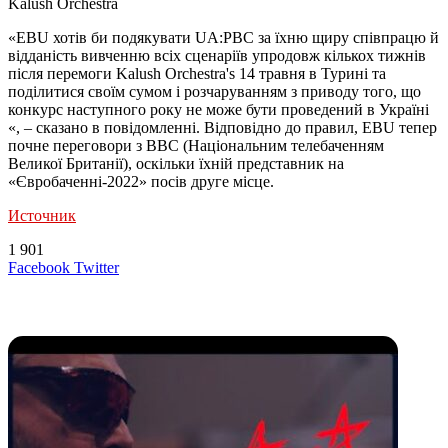
Kalush Orchestra
«EBU хотів би подякувати UA:PBC за їхню щиру співпрацю й
відданість вивченню всіх сценаріїв упродовж кількох тижнів
після перемоги Kalush Orchestra's 14 травня в Турині та
поділитися своїм сумом і розчаруванням з приводу того, що
конкурс наступного року не може бути проведений в Україні
«, – сказано в повідомленні. Відповідно до правил, EBU тепер
почне переговори з BBC (Національним телебаченням
Великої Британії), оскільки їхній представник на
«Євробаченні-2022» посів друге місце.
Источник
1 901
LinkedIn
Tumblr
Reddit
Вконтакте
Одноклассники
Skype
Messenger
Messenger
WhatsApp
Telegram
Viber
Line
Поделиться
Печатать
Facebook
Twitter
через
электронную
Похожие радио
почту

__________________________________________________

Your reply should be a single number: how many lines in the listing above include the string "Orchestra".

2